**WORK TO COMPLETE:**
Make an exact transcript of the lines in the data below, starting with the one containing "airtight containers or" and going on through the one containing "exceed the expectations", with both included and the pictures left out.

(Dataset records)
# # #

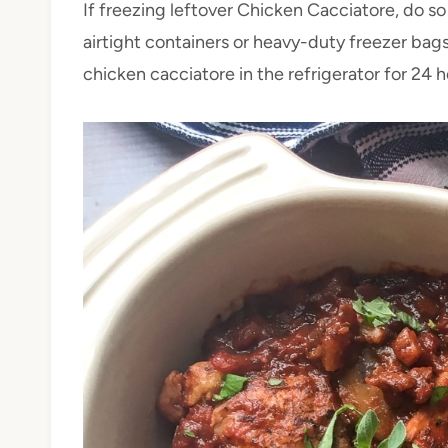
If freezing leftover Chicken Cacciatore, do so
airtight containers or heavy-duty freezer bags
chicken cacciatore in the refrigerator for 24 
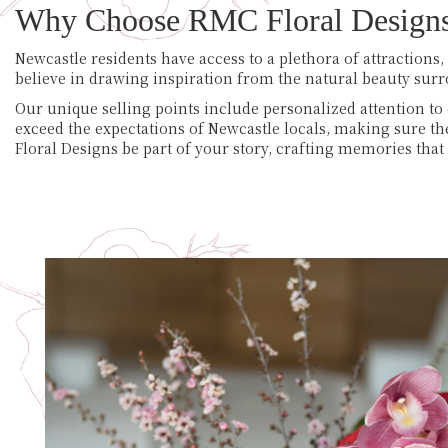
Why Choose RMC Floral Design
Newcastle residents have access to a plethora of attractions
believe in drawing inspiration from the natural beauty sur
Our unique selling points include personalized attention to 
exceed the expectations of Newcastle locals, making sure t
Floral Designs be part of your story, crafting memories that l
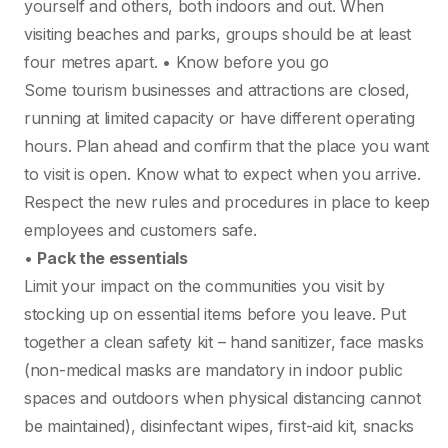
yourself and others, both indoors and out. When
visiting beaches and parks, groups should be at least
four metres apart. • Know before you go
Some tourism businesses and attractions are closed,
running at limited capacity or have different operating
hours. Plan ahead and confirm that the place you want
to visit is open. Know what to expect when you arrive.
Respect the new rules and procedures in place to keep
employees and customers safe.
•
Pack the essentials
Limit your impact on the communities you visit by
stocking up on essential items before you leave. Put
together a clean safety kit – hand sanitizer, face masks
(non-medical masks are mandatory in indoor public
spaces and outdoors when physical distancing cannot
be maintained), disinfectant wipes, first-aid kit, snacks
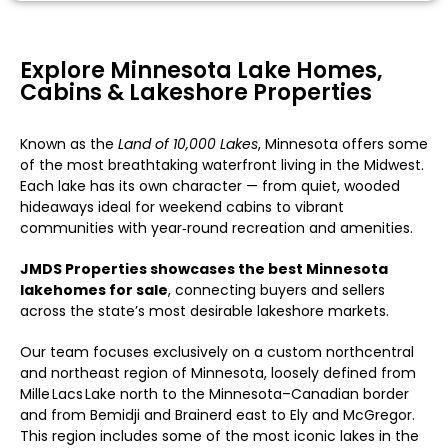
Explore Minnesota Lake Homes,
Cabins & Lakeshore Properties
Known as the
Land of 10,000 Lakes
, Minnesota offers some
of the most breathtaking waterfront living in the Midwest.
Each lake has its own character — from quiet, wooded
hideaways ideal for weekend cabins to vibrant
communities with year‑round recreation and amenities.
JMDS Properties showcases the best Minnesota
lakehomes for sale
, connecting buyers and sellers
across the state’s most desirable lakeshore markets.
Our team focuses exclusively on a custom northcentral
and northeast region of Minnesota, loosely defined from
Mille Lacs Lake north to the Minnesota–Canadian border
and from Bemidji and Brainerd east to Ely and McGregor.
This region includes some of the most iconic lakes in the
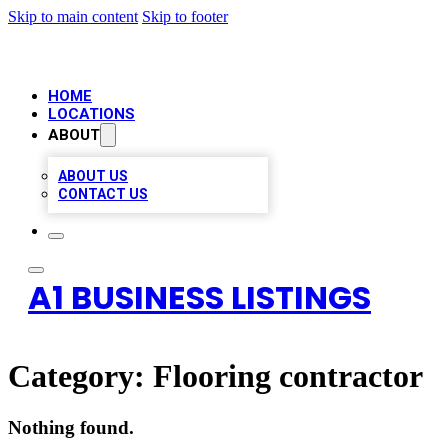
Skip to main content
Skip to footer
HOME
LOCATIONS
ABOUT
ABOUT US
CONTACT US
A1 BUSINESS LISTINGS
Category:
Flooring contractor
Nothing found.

# # #

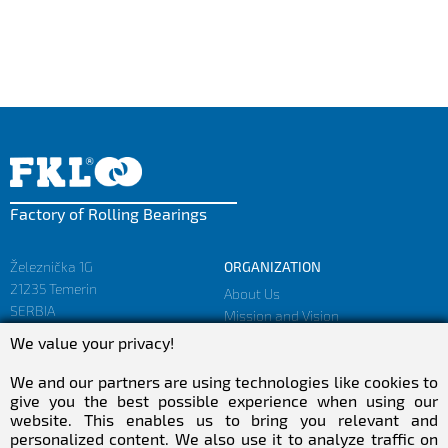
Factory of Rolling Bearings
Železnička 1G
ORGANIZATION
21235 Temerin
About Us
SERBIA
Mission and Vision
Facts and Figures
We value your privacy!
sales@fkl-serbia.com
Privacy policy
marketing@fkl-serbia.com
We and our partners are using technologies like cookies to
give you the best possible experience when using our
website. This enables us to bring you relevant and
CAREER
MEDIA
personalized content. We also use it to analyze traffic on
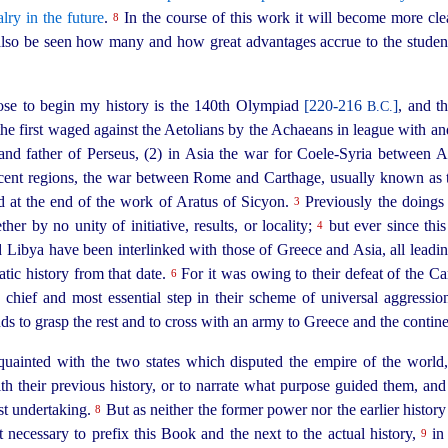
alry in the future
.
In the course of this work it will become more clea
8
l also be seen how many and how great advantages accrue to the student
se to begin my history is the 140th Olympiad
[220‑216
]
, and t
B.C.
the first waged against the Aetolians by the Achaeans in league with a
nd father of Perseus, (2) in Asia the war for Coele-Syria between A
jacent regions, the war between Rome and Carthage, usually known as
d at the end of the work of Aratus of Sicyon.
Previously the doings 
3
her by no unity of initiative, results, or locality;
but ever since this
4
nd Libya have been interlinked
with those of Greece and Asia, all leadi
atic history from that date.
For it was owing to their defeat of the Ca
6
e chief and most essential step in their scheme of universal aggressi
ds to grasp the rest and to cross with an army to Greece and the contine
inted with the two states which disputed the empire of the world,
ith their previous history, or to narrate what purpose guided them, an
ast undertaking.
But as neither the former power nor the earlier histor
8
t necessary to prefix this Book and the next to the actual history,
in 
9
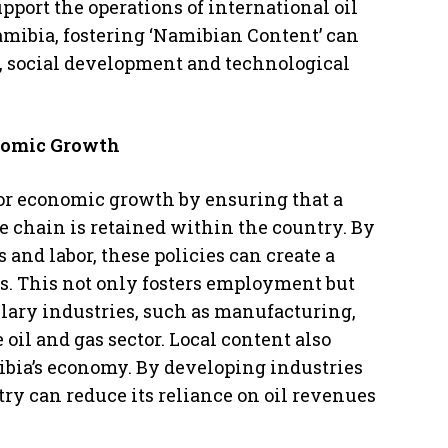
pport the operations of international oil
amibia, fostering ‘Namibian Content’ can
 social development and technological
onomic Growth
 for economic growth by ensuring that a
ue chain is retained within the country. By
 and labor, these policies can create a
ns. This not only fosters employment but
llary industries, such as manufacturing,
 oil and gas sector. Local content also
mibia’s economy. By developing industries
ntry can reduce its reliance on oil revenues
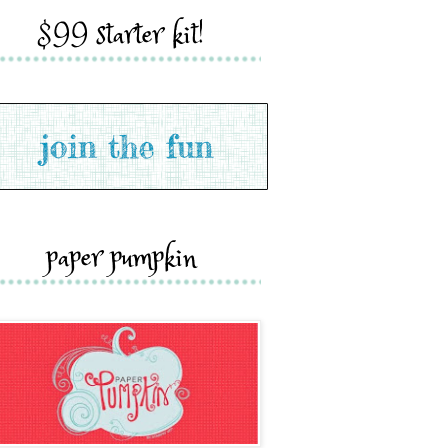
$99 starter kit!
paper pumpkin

# # #

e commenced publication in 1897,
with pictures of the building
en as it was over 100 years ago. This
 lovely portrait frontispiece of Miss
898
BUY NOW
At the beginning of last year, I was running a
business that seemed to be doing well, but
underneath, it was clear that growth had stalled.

# # #

**SOLUTION:**
airtight containers or heavy-duty freezer bags
chicken cacciatore in the refrigerator for 24 
Why Choose RMC Floral Design
Newcastle residents have access to a plethora of attractions
believe in drawing inspiration from the natural beauty sur
Our unique selling points include personalized attention to 
exceed the expectations of Newcastle locals, making sure t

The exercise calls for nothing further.